In this course we learn to:
- Describe & apply the Bayesian approach to statistics.
- Explain the key differences between Bayesian and Frequentist approaches.
- Master the basics of the R computing environment.
We will build the following skills:
- Regression Analysis
- Statistics
- Probability
- R Programming
- Data Analysis
- Statistical Inference
- Statistical Modeling
- Bayesian Statistics
- Statistical Analysis
- Probability Distribution
- Microsoft Excel
There are four modules in this course:
Probability and Bayes’ Theorem: In this module, we review the basics of probability and Bayes’ theorem. In Lesson 1, we introduce the different paradigms or definitions of probability and discuss why probability provides a coherent framework for dealing with uncertainty. In Lesson 2, we review the rules of conditional probability and introduce Bayes’ theorem. Lesson 3 reviews common probability distributions for discrete and continuous random variables.
Statistical Inference: In this module we introduces concepts of statistical inference from both frequentist and Bayesian perspectives. Lesson 4 takes the frequentist view, demonstrating maximum likelihood estimation and confidence intervals for binomial data.

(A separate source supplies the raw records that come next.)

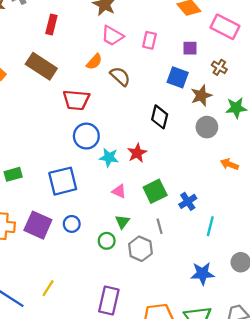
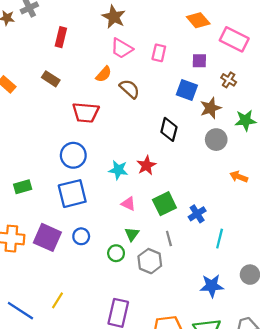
brown rectangle: (41, 66) -> (51, 79), size x0.6
blue circle: (86, 136) -> (73, 155), moved

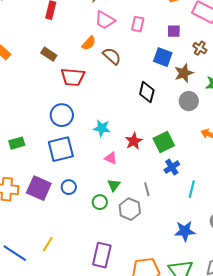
brown rectangle: (51, 79) -> (49, 54), moved
red star: (146, 165) -> (134, 141), moved
green square: (164, 204) -> (164, 142), moved

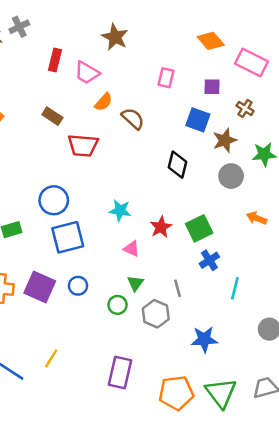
pink trapezoid: (105, 20) -> (87, 73), moved
blue circle: (62, 115) -> (54, 200), moved
blue star: (185, 231) -> (204, 339), moved

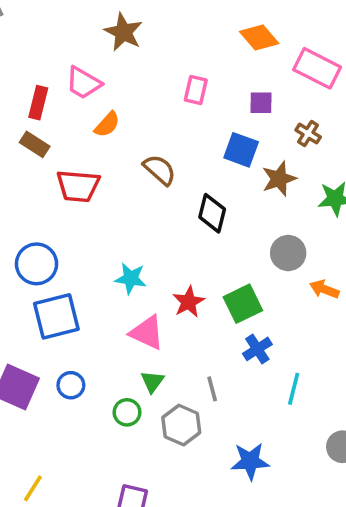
red rectangle: (55, 60) -> (38, 103), moved
brown semicircle: (133, 119) -> (160, 170), moved
gray circle: (231, 176) -> (288, 253), moved
pink triangle: (132, 249) -> (147, 333), size x1.5

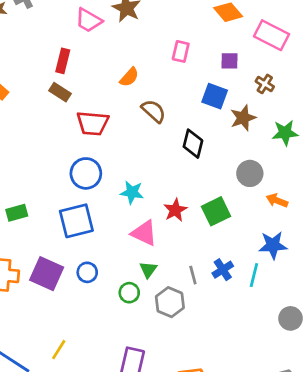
pink trapezoid: (84, 83) -> (89, 20), moved
orange semicircle: (107, 124) -> (129, 77), moved
blue circle: (36, 264) -> (86, 173), moved
blue cross: (257, 349) -> (223, 270), moved
blue star: (250, 461) -> (273, 245), moved

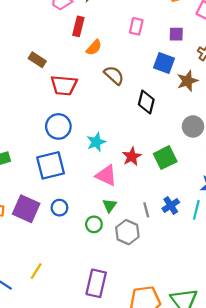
red rectangle: (63, 61) -> (78, 26), moved
cyan star: (132, 192) -> (96, 142), turned -30

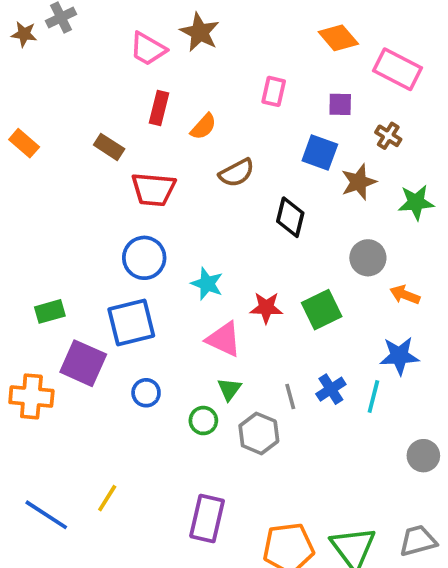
red rectangle: (78, 26) -> (159, 108), moved
brown semicircle: (114, 75) -> (237, 173), turned 110
cyan star: (96, 142) -> (207, 284), turned -30
red star: (132, 156) -> (266, 308), turned 30
purple square: (26, 209) -> (83, 363), moved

Lesson 5 introduces the fundamentals of Bayesian inference. Beginning with a binomial likelihood and prior probabilities for simple hypotheses, you will learn how to use Bayes’ theorem to update the prior with data to obtain posterior probabilities. This framework is extended with the continuous version of Bayes theorem to estimate continuous model parameters, and calculate posterior probabilities and credible intervals.

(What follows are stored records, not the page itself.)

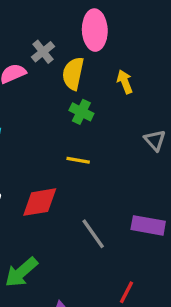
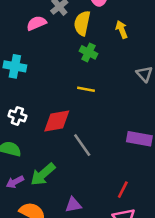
gray line: (93, 234) -> (82, 145), moved

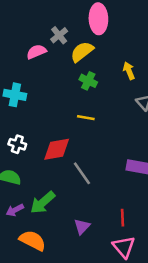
yellow semicircle: (82, 23) -> (82, 52), turned 40
yellow arrow: (122, 30) -> (129, 71), moved
red line: (123, 190) -> (123, 218), turned -30
purple triangle: (73, 205) -> (82, 227), moved, turned -36

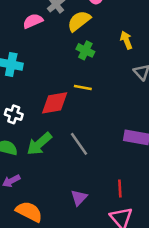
red diamond: (57, 149) -> (55, 103), moved
green arrow: (43, 202) -> (39, 144), moved

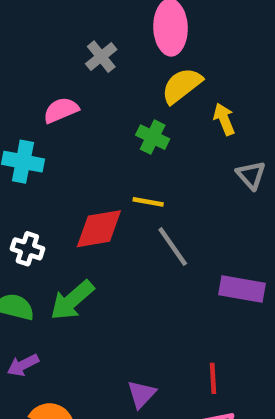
pink semicircle: (33, 21) -> (61, 110), moved
yellow semicircle: (79, 21) -> (182, 86), moved
gray line: (79, 144) -> (173, 247), moved

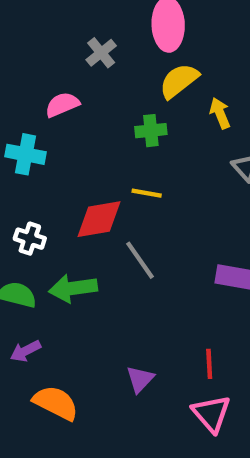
green cross: (153, 137) -> (151, 131), turned -32
gray line: (173, 247) -> (140, 260), moved
green arrow: (72, 300) -> (73, 288), turned 33

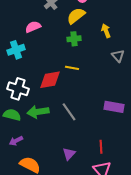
yellow semicircle: (179, 81) -> (76, 16), moved
cyan cross: (26, 154) -> (16, 50), turned -30
white cross: (30, 239) -> (18, 89), size x1.5
gray line: (140, 260) -> (69, 112), moved

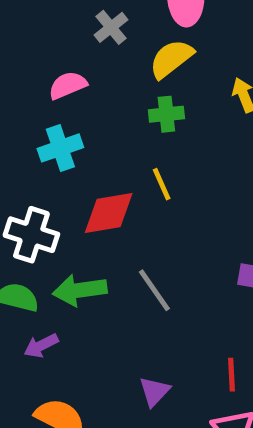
cyan cross: (16, 50) -> (60, 148), moved
yellow line: (72, 68) -> (162, 184), turned 56
purple arrow: (16, 141) -> (41, 346), moved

Priors and Models for Discrete Data: In this module, you will learn methods for selecting prior distributions and building models for discrete data. Lesson 6 introduces prior selection and predictive distributions as a means of evaluating priors. Lesson 7 demonstrates Bayesian analysis of Bernoulli data and introduces the computationally convenient concept of conjugate priors. Lesson 8 builds a conjugate model for Poisson data and discusses strategies for selection of prior hyperparameters.
Models for Continuous Data: In this module we cover conjugate and objective Bayesian analysis for continuous data. Lesson 9 presents the conjugate model for exponentially distributed data. Lesson 10 discusses models for normally distributed data, which play a central role in statistics. In Lesson 11, we return to prior selection and discuss ‘objective’ or ‘non-informative’ priors. Lesson 12 presents Bayesian linear regression with non-informative priors, which yield results comparable to those of classical regression
Introduction
In these notes I supplement the course material with my own notes for establishing an axiomatic foundation for probability. These were ostentatiously omitted from the specialization material, but alluded to in many places as a form of hand waving for introducing results. I found their absence increasingly irksome that I decided to add them to my notes.
In reality probability theory is a beautiful part of Mathematics and bring together many results from analysis, topology, functional analysis and integration theory. I hope that adding this material will make your journey easier and not more challenging. In the future I hope to dive a little deeper, as progressing with the specialization has uncovered additional topics in probability theory that might be useful to review. When this happens, I will move most of these extras into their own appendices.